Потому он рыдал не по себе. Нет, он скорбел по жизни матери, тому, что сделало с ней кровяное масло.

И лишь потом подумал об отце. Мысли эти были жесткими, внутренний взор суровым. Под обманчиво тихой поверхностью черного пруда бурлили эмоции. Ища повод поднять рябь, выплеснуться яростью.

Кровяное масло было собой. Оно уносило разум и Теблоров, и южан. Отец испытал то же пламя, что и мать. Разница лишь в длительности. Карсе было всё равно, берет ли он Теблору или женщину людской расы. Он, может, даже не заметил.

Рент уже понял, как такой жар отсекает его от будущего, окружает тело и душу огненной стеной. Проклятие на миг пожирает всё. Проследив за собой, Рент мог бы простить отца.

Решив так не делать. Если бы Карсу Орлонга не сковали цепями, не отослали рабом в далекую страну - стал бы он искупать свои преступления? Вот вопрос, который Рент решил задать Карсе, когда они наконец увидятся лицом к лицу. И выслушав ответ, Рент решит, простить ли отца или его убить.

Вот сейчас и в любой миг, когда Пейк Гилд касалась его рукой, Рент верил, что выберет последнее, и рука сжимала нож. Ведь отец его в Даруджистане. Не где-то за далеким океаном, отсеченный от своих грехов. Он в любой миг мог бы вернуться, проехать по своим кровавым следам.

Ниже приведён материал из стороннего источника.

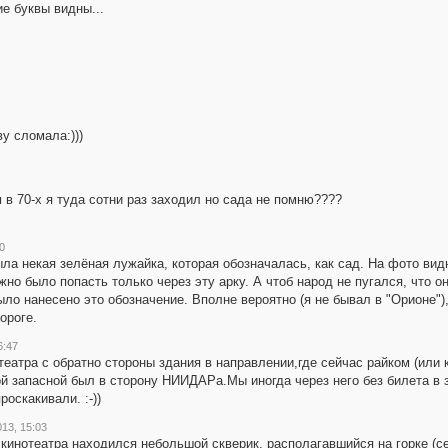
ие буквы видны...
у сломала:)))
 в 70-х я туда сотни раз заходил но сада не помню????
00
ла некая зелёная лужайка, которая обозначалась, как сад. На фото вид
ожно было попасть только через эту арку. А чтоб народ не пугался, что 
ло нанесено это обозначение. Вполне вероятно (я не бывал в "Орионе"),
ороге.
6:47
еатра с обратно стороны здания в направлении,где сейчас райком (или 
й запасной был в сторону НИИДАРа.Мы иногда через него без билета в з
оскакивали. :-))
13, 15:03
 кинотеатра находился небольшой скверик, располагавшийся на горке (с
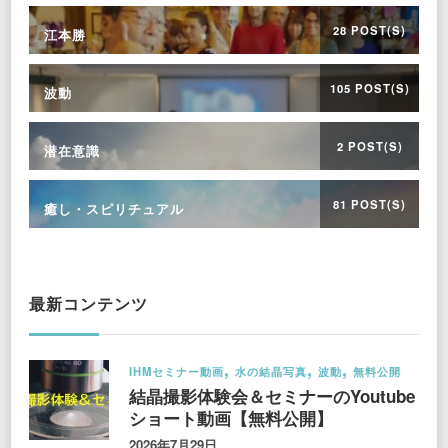
28 POST(S)
江本勝
105 POST(S)
波動
2 POST(S)
潜在意識
81 POST(S)
癒し・スピリチュアル
最新コンテンツ
IHMセミナー動画
水の結晶写真
波動
無料公開
結晶撮影体験会＆セミナーのYoutube
ショート動画【無料公開】
2026年7月29日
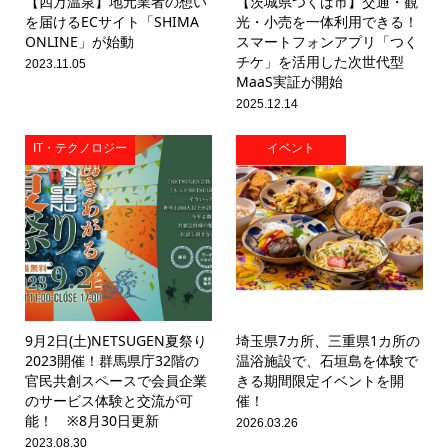
【四万温泉】地元業者の想い
【茨城県つくば市】交通・観
を届けるECサイト「SHIMA
光・小売を一体利用できる！
ONLINE」が始動
スマートフォンアプリ「つく
チケ」を活用した次世代型
2023.11.05
MaaS実証が開始
2025.12.14
IT・テクノロジー
イベント
9月2日(土)NETSUGEN夏祭り
埼玉県7カ所、三重県1カ所の
2023開催！群馬県庁32階の
温浴施設で、石垣島を体験で
官民共創スペースで会員企業
きる期間限定イベントを開
のサービス体験と交流が可
催！
能！ ※8月30日更新
2026.03.26
2023.08.30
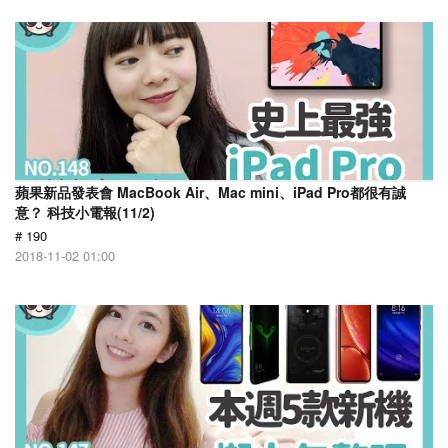
蘋果新品發表會 MacBook Air、Mac mini、iPad Pro都很有誠
意？ 科技小電報(11/2)
# 190
2018-11-02 01:00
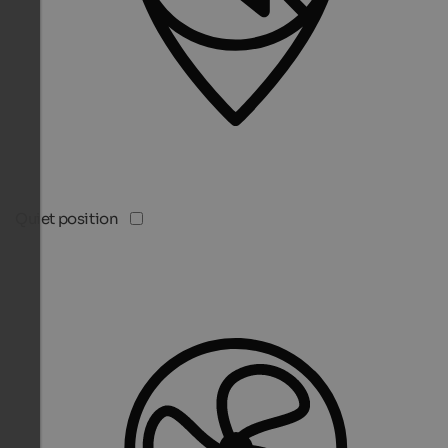
Quiet position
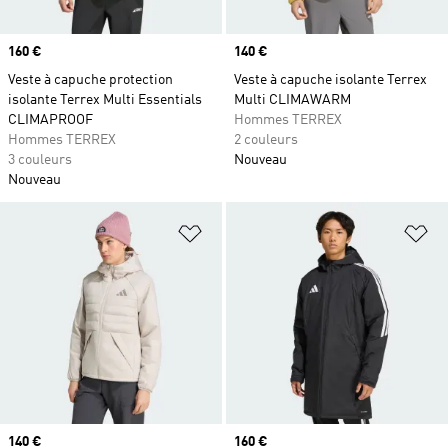
Prix
160 €
Prix
140 €
Veste à capuche protection
Veste à capuche isolante Terrex
isolante Terrex Multi Essentials
Multi CLIMAWARM
CLIMAPROOF
Hommes TERREX
Hommes TERREX
2 couleurs
3 couleurs
Nouveau
Nouveau
Ajouter à la Liste de produits favor
Aj
Prix
140 €
Prix
160 €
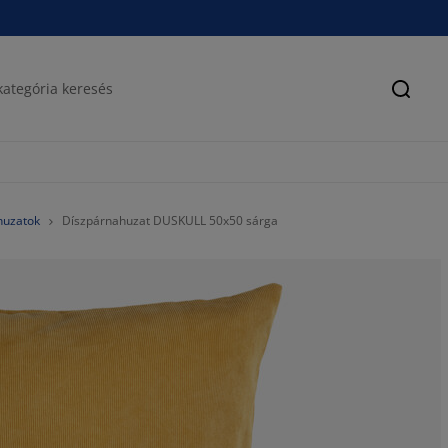
Keres
huzatok
Díszpárnahuzat DUSKULL 50x50 sárga
86.3636363636
9.09090909090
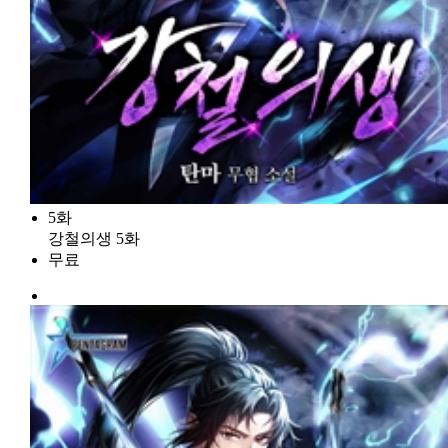
5화
강철의생 5화
무료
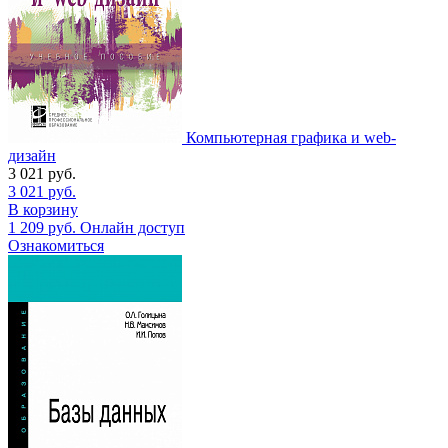
Компьютерная графика и web-
дизайн
3 021
руб.
3 021
руб.
В корзину
1 209
руб.
Онлайн доступ
Ознакомиться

Ища возмещения и даже искупления.

Но так он не сделал. Карса Орлонг, похоже, был равнодушен к прошлому.

В этом виделась изрядная наглость, и Рент всё ждал, когда гнев покажется, вздымаясь в негодовании и ярости. Но поверхность пруда оставалась спокойной, слишком темной, чтобы отразить свет.

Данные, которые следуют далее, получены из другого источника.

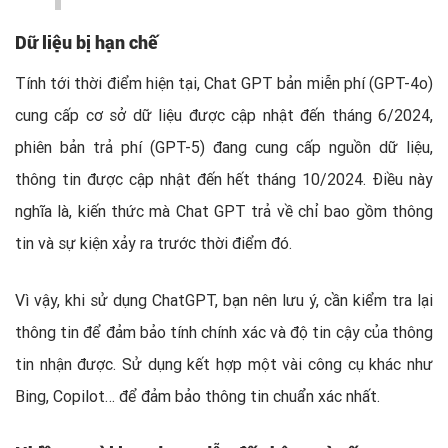
Dữ liệu bị hạn chế
Tính tới thời điểm hiện tại, Chat GPT bản miễn phí (GPT-4o)
cung cấp cơ sở dữ liệu được cập nhật đến tháng 6/2024,
phiên bản trả phí (GPT-5) đang cung cấp nguồn dữ liệu,
thông tin được cập nhật đến hết tháng 10/2024. Điều này
nghĩa là, kiến thức mà Chat GPT trả về chỉ bao gồm thông
tin và sự kiện xảy ra trước thời điểm đó.
Vì vậy, khi sử dụng ChatGPT, bạn nên lưu ý, cần kiểm tra lại
thông tin để đảm bảo tính chính xác và độ tin cậy của thông
tin nhận được. Sử dụng kết hợp một vài công cụ khác như
Bing, Copilot… để đảm bảo thông tin chuẩn xác nhất.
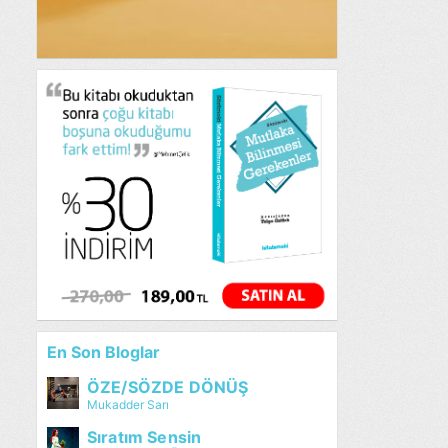
En Son Bloglar
ÖZE/SÖZDE DÖNÜŞ
Mukadder Sarı
Sıratım Sensin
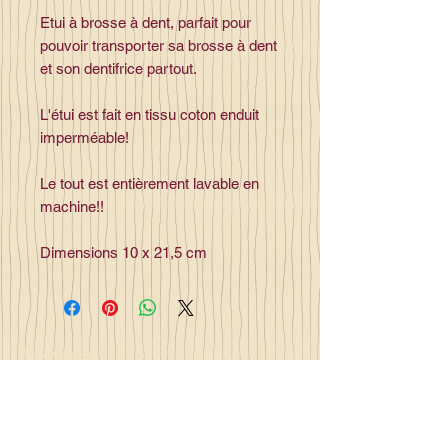
Etui à brosse à dent, parfait pour
pouvoir transporter sa brosse à dent
et son dentifrice partout.
L'étui est fait en tissu coton enduit
imperméable!
Le tout est entièrement lavable en
machine!!
Dimensions 10 x 21,5 cm
Contact
la_plume_d_alice@yahoo.com
La plume d'Alice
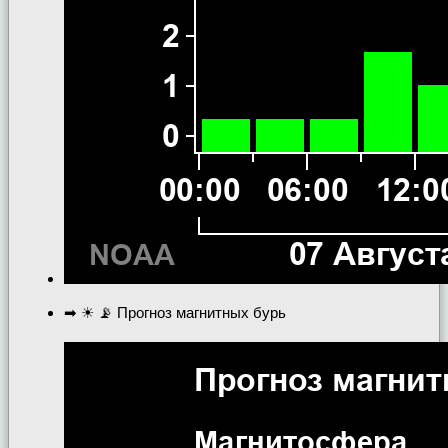
➡ ☀ 📡 Прогноз магнитных бурь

Он помнил, как дух в ноже коснулся его в миг ярости и стыда, и унес ярость, оставив стыд. Стыд еще горел где-то в глубине. Неужели это навсегда? Не потому ли он сражается, чувствуя в душе покой, холодный и сосредоточенный, не поддающийся желанию рискнуть?

Вернет ли она ему его гнев? И хочет ли он этого?

Горожане обращались с матерью скверно. Он вспоминал истину и - ничего, никакой дрожи.

Рент решил, что с ним что-то очень не так.

Внезапно свора Говера понеслась далеко вперед. Возвышенности вокруг Серебряного Озера уже можно было различить. Они казались грязными, усыпанными каким-то мусором, почерневшими. За холмиками не виднелись крыши домов, что было совсем неправильно.

Делас Фана послала коня к берегу озера и городскому валу, и Рент последовал. Наконец-то он был на правильном пути. Долгая скачка стала привычной, спина и задница уже не болели. Он вздохнул.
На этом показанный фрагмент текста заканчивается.